Q&A com Stig Blomqvist: “Não há nada que se possa comparar com os velhos tempos”
“Não há nada que se possa comparar com os velhos tempos”, assume Stig Blomqvist, nesta sua segunda participação no RallySpirit. Num olhar descontraído sobre o desporto atual e as máquinas que marcaram gerações, o histórico piloto elogiou o traçado e o profissionalismo do evento português, aproveitando para analisar a vertiginosa evolução técnica do WRC, onde a margem para erros é agora “quase nula”.
Esta é a sua segunda participação no RallySpirit. Reparou em alguma alteração em relação à primeira vez que esteve cá?Stig Blomqvist: “Acho que está um pouco mais profissional desta vez do que na primeira vez em que estive cá, mas é muito bom. As estradas são boas e… é mesmo tudo muito bom.”
Quais são as suas principais impressões sobre este rali, sobre este evento?Stig Blomqvist: “É fantástico ver isto. Vi tantos carros diferentes e carros com um aspeto muito bom. Por isso, é mesmo muito bom estar aqui.”
E o carro. Quais são as suas impressões sobre este Ford RS 200 S?Stig Blomqvist: “Como sabem, este não é o carro que guiei em 86, este foi desenvolvido a partir do RS200 que tínhamos em 86. O John Wheeler tem estado a construir algumas coisas diferentes no carro, coisas em que ele já estava a pensar para o programa de ralis que tínhamos, mas depois não houve tempo para as colocar em produção…Hoje em dia, em termos de condução, bom, já não se pode fazer muito, mas, OK é só conduzir e divertir-me e mostrar aos espectadores todos estes carros bonitos…”
O que acha do WRC hoje em dia?Stig Blomqvist: “Não está fantástico, longe disso, mas continua a ser uma competição muito boa. É muito renhida e tudo mais. Mas não há nada que se possa comparar com os velhos tempos, porque hoje o ritmo é muito maior, os carros estão super bem desenvolvidos em tudo, é absolutamente incrível vê-los bem guiados.”
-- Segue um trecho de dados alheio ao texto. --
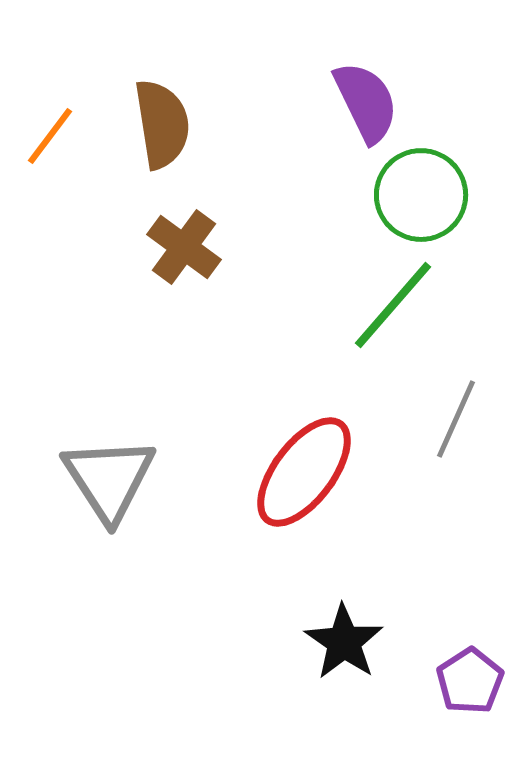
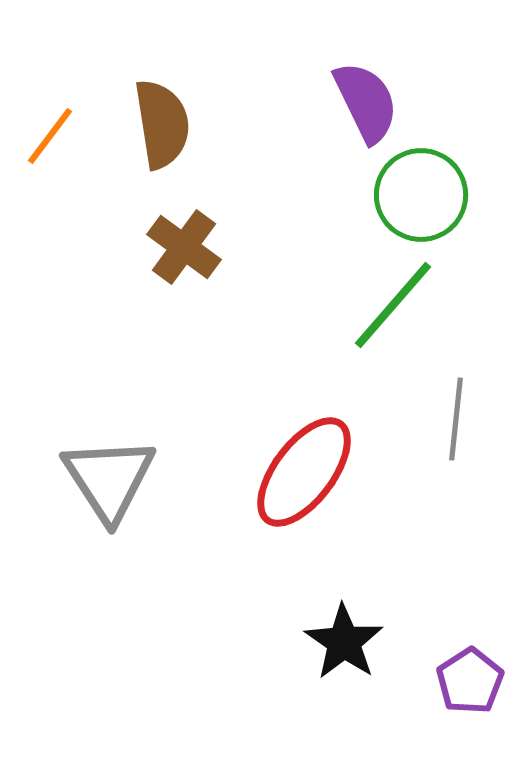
gray line: rotated 18 degrees counterclockwise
Uma das grandes diferenças para o seu tempo é que antes os ralis eram longos e difíceis e hoje é tudo muito mais em sprint?Stig Blomqvist: “Sim, é claro que é mais difícil para os pilotos, porque o ritmo é tão rápido que eles não podem cometer nenhum erro, e se cometerem um pequeno erro, perdem talvez 5 ou 10 segundos, e pode significar perder o rali, porque hoje em dia é tão renhido, que a margem é quase nula para erros…”.
Acredita que alguma vez será possível para o WRC ter o impacto que teve nos anos 80?Stig Blomqvist: “Pergunta muito, muito difícil, não sei, realmente. É muito difícil responder a isso…”
Tem feito alguns ralis com carros históricos, mas já conduziu carros mais recentes também? Se sim, o que pensa da comparação dos carros antigos para estes novos?Stig Blomqvist: “São eras completamente distintas a todos os níveis, completamente diferentes, na verdade precisávamos de muito tempo, e a versão resumida é que hoje em dia os ralis decidem-se por décimas de segundo, no meu tempo tínhamos minutos, às vezes em cada troços, por isso era muito diferente.”